Esperaron un rato, pero no vieron a nadie. Dijo Carla:

—Yo creo que los Valdivieso no pueden ser, habrían venido en coche y le hubiéramos visto. Será el fantasma dichoso, que parece que está en todas partes.

—Es verdad. Ese señor hace cosas muy raras. Se me ocurre que quizás pusiera un candado nuevo para disimular delante de los guardias.

—¿Por qué iba a disimular?

—Pues si llegó y vio que los guardias habían encontrado el candado roto tuvo que entrar con ellos para evitar que descubrieran la trampilla del pasadizo. Seguramente les diría que era alguien relacionado con los dueños y que había comprobado que todo estaba bien y no se habían llevado nada. Y luego puso un candado nuevo para que se marcharan viendo que estaba solucionado.

—Entonces no es un policía. Si lo fuera les habría enseñado su placa y les habría dicho que él se hacía cargo.

—¿Estás segura de que fue él el que te pidió la documentación en el aeropuerto?

—Ahora que lo dices, me parece que fue el otro, porque había dos, que yo di por sentado que eran polis, pero igual sólo lo era el otro y el fantasma estaba allí por casualidad. Ahora que me acuerdo, fue el otro, porque leyó mi nombre en voz alta y entonces el fantasma se sorprendió y me dijo que conocía a mi madre.

—¿Y si no hay nadie dentro? Porque puede ser que después que se fueran los guardias quitara el candado nuevo y volviera a poner el roto.

—¡Claro! Lo que no quería era que los Valdivieso supieran que había estado allí. ¿Quieres que nos asomemos con cuidado?

—Vamos.

Salieron de su escondite y rodearon en silencio la caseta. No se oía nada y empujaron despacio la puerta.

—¡Mira! .exclamó Carla—. No puede haber nadie dentro porque la trampilla está cerrada y las cajas encima. ¡El fantasma debe haberlo dejado como estaba para que no se dieran cuenta los otros! Vamos a entrar.

—¿Y si llegan mientras estamos dentro? Debía quedarse uno fuera para vigilar.

—Yo no. Yo entro. Me muero de la curiosidad.

—Pues yo también. Entramos los dos y estamos muy atentos a los ruidos. Si vienen en coche les oiremos.

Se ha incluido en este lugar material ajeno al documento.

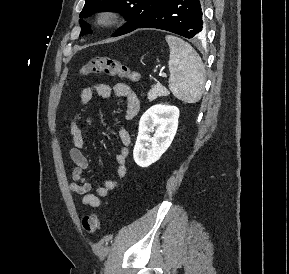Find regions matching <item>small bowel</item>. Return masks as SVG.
Instances as JSON below:
<instances>
[{
    "label": "small bowel",
    "instance_id": "1",
    "mask_svg": "<svg viewBox=\"0 0 289 274\" xmlns=\"http://www.w3.org/2000/svg\"><path fill=\"white\" fill-rule=\"evenodd\" d=\"M95 94L107 100H111L114 95L122 98L125 103L126 120L133 119L139 112L140 100L136 92L126 83H116L113 86L96 83L86 86L80 93V104L83 109L89 105ZM92 121V118H84L80 112L74 115L71 122L70 135L72 146L69 148L68 154L75 167L72 172L73 181L70 184V191L73 194L82 196L81 204L83 206L99 208L102 205V198L107 197L112 191L117 189L119 180L126 176V163L129 156L131 138L126 129L122 128L119 130L118 138L121 146L116 155L115 169L118 179H106L100 186L93 189L92 185L83 176L84 171L89 166V161L83 152L85 138L82 128V123L90 124Z\"/></svg>",
    "mask_w": 289,
    "mask_h": 274
}]
</instances>
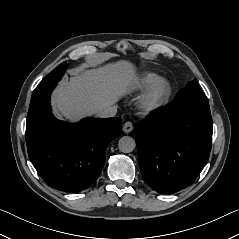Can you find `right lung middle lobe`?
<instances>
[{"label": "right lung middle lobe", "instance_id": "obj_1", "mask_svg": "<svg viewBox=\"0 0 239 239\" xmlns=\"http://www.w3.org/2000/svg\"><path fill=\"white\" fill-rule=\"evenodd\" d=\"M67 67H68V63L66 62H62L60 65H58L54 70L50 72L48 76H46L45 79H43L40 82V84L33 91L32 95L40 92L41 90H43L44 88L48 87L51 84L57 83L62 78Z\"/></svg>", "mask_w": 239, "mask_h": 239}]
</instances>
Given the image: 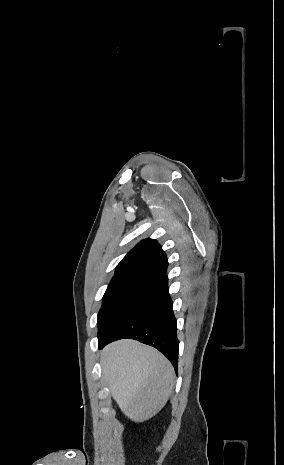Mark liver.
<instances>
[{"instance_id":"liver-1","label":"liver","mask_w":284,"mask_h":465,"mask_svg":"<svg viewBox=\"0 0 284 465\" xmlns=\"http://www.w3.org/2000/svg\"><path fill=\"white\" fill-rule=\"evenodd\" d=\"M103 379L122 413L143 423L165 407L174 387L169 361L138 341H116L102 351Z\"/></svg>"}]
</instances>
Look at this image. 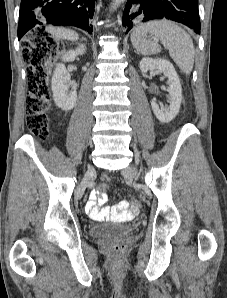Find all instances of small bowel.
I'll list each match as a JSON object with an SVG mask.
<instances>
[{
	"label": "small bowel",
	"instance_id": "1",
	"mask_svg": "<svg viewBox=\"0 0 227 298\" xmlns=\"http://www.w3.org/2000/svg\"><path fill=\"white\" fill-rule=\"evenodd\" d=\"M104 180L108 181V178L105 177ZM106 191V189H105ZM105 191L93 190L90 193L89 200L86 204L87 214L94 220H103L108 218H118V219H127L129 216L136 211L134 208L133 211L128 209L126 202L120 203L117 206H105L107 203L108 197ZM100 207H102L100 209Z\"/></svg>",
	"mask_w": 227,
	"mask_h": 298
}]
</instances>
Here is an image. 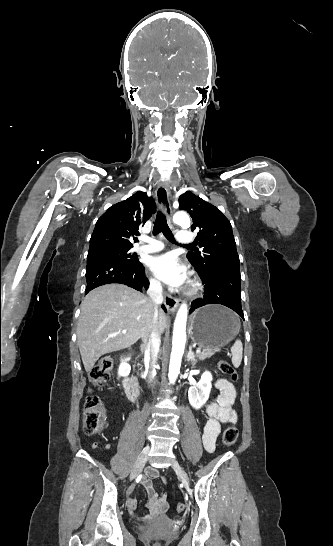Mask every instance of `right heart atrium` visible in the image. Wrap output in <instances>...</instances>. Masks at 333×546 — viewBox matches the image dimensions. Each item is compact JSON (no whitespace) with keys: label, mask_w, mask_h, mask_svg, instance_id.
<instances>
[{"label":"right heart atrium","mask_w":333,"mask_h":546,"mask_svg":"<svg viewBox=\"0 0 333 546\" xmlns=\"http://www.w3.org/2000/svg\"><path fill=\"white\" fill-rule=\"evenodd\" d=\"M149 282H150L151 287H153V288H159V286H160L159 282L154 278H150Z\"/></svg>","instance_id":"1"}]
</instances>
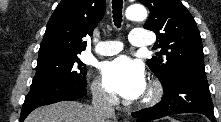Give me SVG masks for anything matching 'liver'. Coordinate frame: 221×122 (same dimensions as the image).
Masks as SVG:
<instances>
[{"instance_id": "1", "label": "liver", "mask_w": 221, "mask_h": 122, "mask_svg": "<svg viewBox=\"0 0 221 122\" xmlns=\"http://www.w3.org/2000/svg\"><path fill=\"white\" fill-rule=\"evenodd\" d=\"M92 106L77 101H61L35 109L25 122H96Z\"/></svg>"}]
</instances>
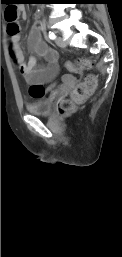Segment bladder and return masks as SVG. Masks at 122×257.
I'll list each match as a JSON object with an SVG mask.
<instances>
[{
	"label": "bladder",
	"instance_id": "1",
	"mask_svg": "<svg viewBox=\"0 0 122 257\" xmlns=\"http://www.w3.org/2000/svg\"><path fill=\"white\" fill-rule=\"evenodd\" d=\"M53 99L39 98L34 102L27 105L26 109L29 113L33 115L45 116L48 115L52 110Z\"/></svg>",
	"mask_w": 122,
	"mask_h": 257
}]
</instances>
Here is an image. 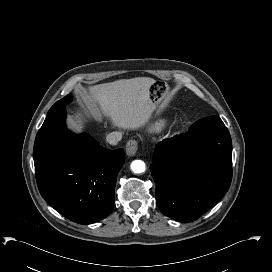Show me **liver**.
<instances>
[{
    "mask_svg": "<svg viewBox=\"0 0 272 272\" xmlns=\"http://www.w3.org/2000/svg\"><path fill=\"white\" fill-rule=\"evenodd\" d=\"M154 80L148 77L121 79L89 88L88 99L99 112L109 117L113 126L122 129H139L150 120L153 105L149 99V87ZM70 126L75 124L70 120Z\"/></svg>",
    "mask_w": 272,
    "mask_h": 272,
    "instance_id": "6515ba94",
    "label": "liver"
}]
</instances>
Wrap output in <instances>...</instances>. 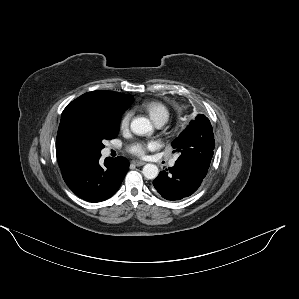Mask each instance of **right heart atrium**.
Segmentation results:
<instances>
[{"mask_svg":"<svg viewBox=\"0 0 299 299\" xmlns=\"http://www.w3.org/2000/svg\"><path fill=\"white\" fill-rule=\"evenodd\" d=\"M131 118H132V111L131 110L126 111L121 117L120 128L126 129L129 126Z\"/></svg>","mask_w":299,"mask_h":299,"instance_id":"d8ad5b80","label":"right heart atrium"}]
</instances>
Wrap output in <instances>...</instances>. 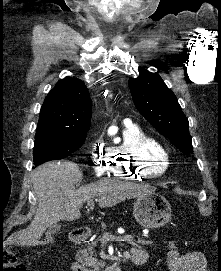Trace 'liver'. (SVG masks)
<instances>
[{
  "mask_svg": "<svg viewBox=\"0 0 221 271\" xmlns=\"http://www.w3.org/2000/svg\"><path fill=\"white\" fill-rule=\"evenodd\" d=\"M82 179V171L77 163L67 159L47 161L35 167L32 173L33 189L37 197L36 213L28 227L15 231L9 237L11 245H44L39 241L43 231L55 225L61 219L74 221L81 217L80 207L91 197H99L100 207H112L125 197H138L130 181L102 177L93 183L76 189V183Z\"/></svg>",
  "mask_w": 221,
  "mask_h": 271,
  "instance_id": "obj_1",
  "label": "liver"
}]
</instances>
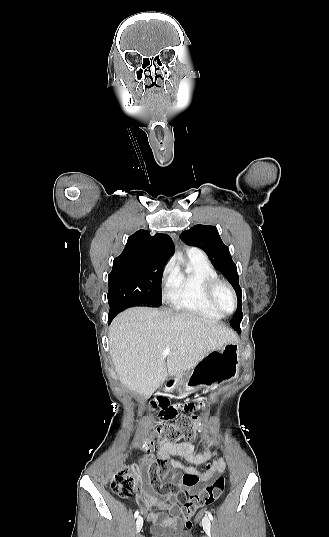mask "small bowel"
<instances>
[{
  "label": "small bowel",
  "instance_id": "obj_1",
  "mask_svg": "<svg viewBox=\"0 0 329 537\" xmlns=\"http://www.w3.org/2000/svg\"><path fill=\"white\" fill-rule=\"evenodd\" d=\"M201 395L192 399H185L184 403H165L163 408H158L157 420L162 423H170L175 420L177 414H193L201 402ZM204 408V405H200ZM214 450H206L196 453L188 442L164 443L157 454L156 468L153 476H161L160 485L154 488L151 480L146 474V468L154 460L145 457L141 461V466H133L137 482L140 488L136 495V502L143 514L153 524L152 532L165 530L177 531L183 528V521L180 518V507L188 501V494L194 493L201 485L209 483L218 474L223 473L226 462L223 458L207 463L206 468L199 472L193 466H185L174 457L183 458L189 463L200 464L211 458ZM170 485L174 489L167 490ZM153 507H158L162 512H152ZM167 513V514H166Z\"/></svg>",
  "mask_w": 329,
  "mask_h": 537
}]
</instances>
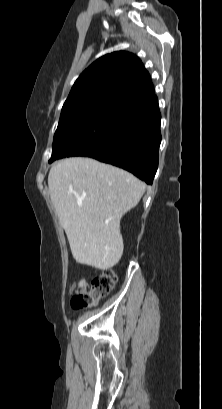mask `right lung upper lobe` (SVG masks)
<instances>
[{
    "label": "right lung upper lobe",
    "mask_w": 222,
    "mask_h": 409,
    "mask_svg": "<svg viewBox=\"0 0 222 409\" xmlns=\"http://www.w3.org/2000/svg\"><path fill=\"white\" fill-rule=\"evenodd\" d=\"M155 97L141 60L120 51L99 58L79 76L62 110L106 103L128 107Z\"/></svg>",
    "instance_id": "cb5924a9"
}]
</instances>
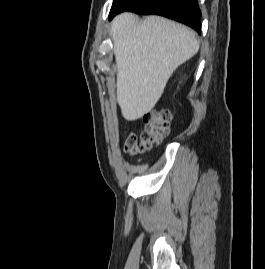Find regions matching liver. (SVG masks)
<instances>
[{"label": "liver", "instance_id": "6515ba94", "mask_svg": "<svg viewBox=\"0 0 265 269\" xmlns=\"http://www.w3.org/2000/svg\"><path fill=\"white\" fill-rule=\"evenodd\" d=\"M117 102L128 121L152 110L173 72L199 49L195 33L159 16L140 22L133 13L112 21Z\"/></svg>", "mask_w": 265, "mask_h": 269}]
</instances>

—Bueno, de momento no están viniendo. Vamos a echar un vistazo muy rápido.

Movieron las cajas de su sitio y quitaron los sacos de papel. Levantaron la tapa de la cueva y enfocaron la linterna hacia adentro.

—Mira, tiene pinta de ser un pasadizo antiguo, esos escalones no están hechos de ahora. ¿Te das cuenta de que todo esto está lleno de túneles? Entre los de la mina y luego el que va a la residencia y éste.

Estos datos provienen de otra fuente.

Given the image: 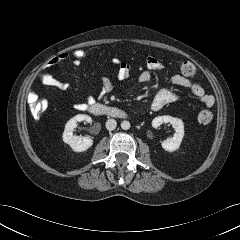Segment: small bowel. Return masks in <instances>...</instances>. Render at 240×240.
I'll use <instances>...</instances> for the list:
<instances>
[{
	"mask_svg": "<svg viewBox=\"0 0 240 240\" xmlns=\"http://www.w3.org/2000/svg\"><path fill=\"white\" fill-rule=\"evenodd\" d=\"M67 59L65 53H60L54 56L48 61L47 66L58 65L61 62ZM112 64L117 67V80L124 81L130 75V66L128 63L114 59ZM146 69L142 71L138 77L139 81L146 83L151 79V73L155 71L163 70V64L153 56H148L145 61ZM39 80L47 86L55 87L58 89H67L68 83L62 80L55 78L45 69L38 74ZM171 82L174 87L187 88L191 94L200 99V101L206 107H212L215 103V99L212 95L207 94L203 87L189 79L186 75L175 74L171 78ZM174 87L164 88L157 92L155 97L152 100L151 108L154 111H159L164 108L167 104L174 102L179 99V94ZM114 88V84L109 77L101 78V93L100 97H104L110 93ZM29 102L38 100V95L34 90H30L27 96ZM95 102V99L92 96H89L86 102H78L74 104V108L80 111L86 110L91 104Z\"/></svg>",
	"mask_w": 240,
	"mask_h": 240,
	"instance_id": "1",
	"label": "small bowel"
}]
</instances>
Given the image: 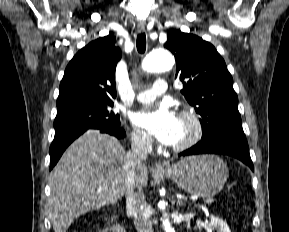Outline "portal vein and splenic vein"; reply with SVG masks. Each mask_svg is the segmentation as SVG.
Wrapping results in <instances>:
<instances>
[{"mask_svg": "<svg viewBox=\"0 0 289 232\" xmlns=\"http://www.w3.org/2000/svg\"><path fill=\"white\" fill-rule=\"evenodd\" d=\"M101 190H98V192H100ZM192 200L193 201H196L197 200V198H192ZM215 202V199H213V198H210V199H206L205 201H204V204L205 205H209V204H212V203H214Z\"/></svg>", "mask_w": 289, "mask_h": 232, "instance_id": "obj_1", "label": "portal vein and splenic vein"}]
</instances>
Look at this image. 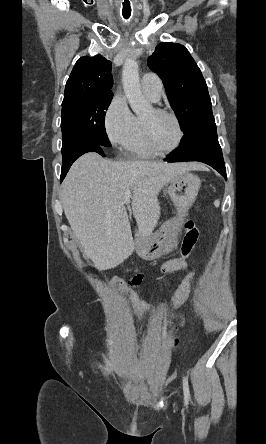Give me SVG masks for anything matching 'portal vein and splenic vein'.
Returning <instances> with one entry per match:
<instances>
[{"instance_id":"1","label":"portal vein and splenic vein","mask_w":266,"mask_h":444,"mask_svg":"<svg viewBox=\"0 0 266 444\" xmlns=\"http://www.w3.org/2000/svg\"><path fill=\"white\" fill-rule=\"evenodd\" d=\"M124 194H125V202L129 203L131 192L129 190H126Z\"/></svg>"}]
</instances>
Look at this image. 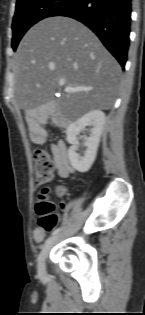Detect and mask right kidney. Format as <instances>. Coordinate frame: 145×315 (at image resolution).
Here are the masks:
<instances>
[{
  "label": "right kidney",
  "mask_w": 145,
  "mask_h": 315,
  "mask_svg": "<svg viewBox=\"0 0 145 315\" xmlns=\"http://www.w3.org/2000/svg\"><path fill=\"white\" fill-rule=\"evenodd\" d=\"M105 124V114L101 110H92L83 115L77 121L71 123L66 130V140L71 144L68 150V157L72 167L81 172H87L94 163L100 142V137ZM86 126H92L90 137L86 140V150L84 156L77 153V135Z\"/></svg>",
  "instance_id": "1"
}]
</instances>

—Debe ser cosa de los monjes que vivieron en el convento. Los antiguos eran muy aficionados a construir pasadizos para poder escapar de las invasiones, o para salir y entrar del convento sin que les viera nadie. ¿Tú crees que estarán comunicados unos con otros?

—Ahora podemos comprobarlo. Mira, eso es lo que yo te decía. Parecen imágenes y cuadros envueltos en trapos. Los Valdivieso los habrán guardado aquí para venderlos llevándolos en su coche, porque para las cosas más grandes necesitan la furgoneta. Vamos a entrar.

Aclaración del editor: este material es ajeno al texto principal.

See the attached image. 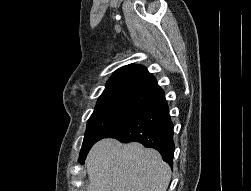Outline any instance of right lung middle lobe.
I'll return each mask as SVG.
<instances>
[{
  "instance_id": "right-lung-middle-lobe-1",
  "label": "right lung middle lobe",
  "mask_w": 251,
  "mask_h": 191,
  "mask_svg": "<svg viewBox=\"0 0 251 191\" xmlns=\"http://www.w3.org/2000/svg\"><path fill=\"white\" fill-rule=\"evenodd\" d=\"M141 109L122 105H106L95 107L87 122V128L79 156L84 163L91 147L99 140L107 138L135 117Z\"/></svg>"
}]
</instances>
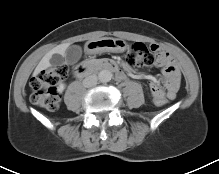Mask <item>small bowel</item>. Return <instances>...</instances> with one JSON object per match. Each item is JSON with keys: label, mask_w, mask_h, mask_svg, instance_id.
Instances as JSON below:
<instances>
[{"label": "small bowel", "mask_w": 219, "mask_h": 174, "mask_svg": "<svg viewBox=\"0 0 219 174\" xmlns=\"http://www.w3.org/2000/svg\"><path fill=\"white\" fill-rule=\"evenodd\" d=\"M151 48L156 53V65L162 68L166 85V87H163L159 83H154L151 86V91L154 95L160 98L169 97V99H174L180 82L179 69L174 63L172 56L166 50L154 44L151 45ZM124 77L125 75L122 71H120L117 75L118 80H122Z\"/></svg>", "instance_id": "small-bowel-1"}]
</instances>
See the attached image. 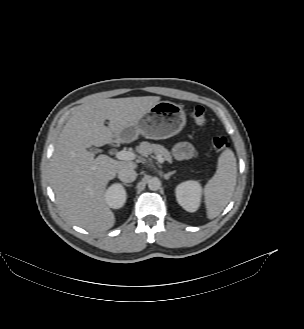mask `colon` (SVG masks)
I'll list each match as a JSON object with an SVG mask.
<instances>
[{
  "instance_id": "obj_1",
  "label": "colon",
  "mask_w": 304,
  "mask_h": 329,
  "mask_svg": "<svg viewBox=\"0 0 304 329\" xmlns=\"http://www.w3.org/2000/svg\"><path fill=\"white\" fill-rule=\"evenodd\" d=\"M191 116L194 122L198 125H204L206 122V111L202 106L195 107L191 113ZM211 144L218 152L225 151L230 147L229 141L221 135L214 136L211 139Z\"/></svg>"
}]
</instances>
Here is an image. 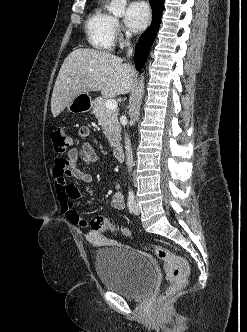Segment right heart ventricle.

Descendieron por los escalones y comprobaron que los bultos que se veían eran efectivamente cuadros, imágenes, algo que parecía como un incensario y una especie de pequeña casita dorada que debía ser un sagrario. El subterráneo no era una cueva sino un sótano bien construido con las paredes hechas de piedras encajadas unas en otras.

—¡Mira! —observó Bruno—. Esto no estaba antes debajo de la tierra, porque tiene una ventana, aunque está tapiada.

También descubrieron una puerta de madera muy sólida aunque muy desgastada. Estaba entornada. La empujaron y enfocaron con la linterna. Y se quedaron pasmados. Frente a ellos se abría un patio empedrado, grande y rodeado de un pasillo separado por columnas.

—¡Esto debe pertenecer a la iglesia enterrada! —dedujo Carla.

—¡Claro! Esto es un claustro al que seguramente da una de las puertas de la iglesia. Y, mira —Bruno enfocó la linterna hacia el techo, Esto no está excavado en la roca, esto estuvo hace tiempo al aire libre y después lo han enterrado.

El techo lo constituía un andamiaje de vigas de madera y piedras, rellenado con tierra, ramas de árboles y cascotes. Se veía que lo habían tapiado intencionadamente con el fin de ocultarlo.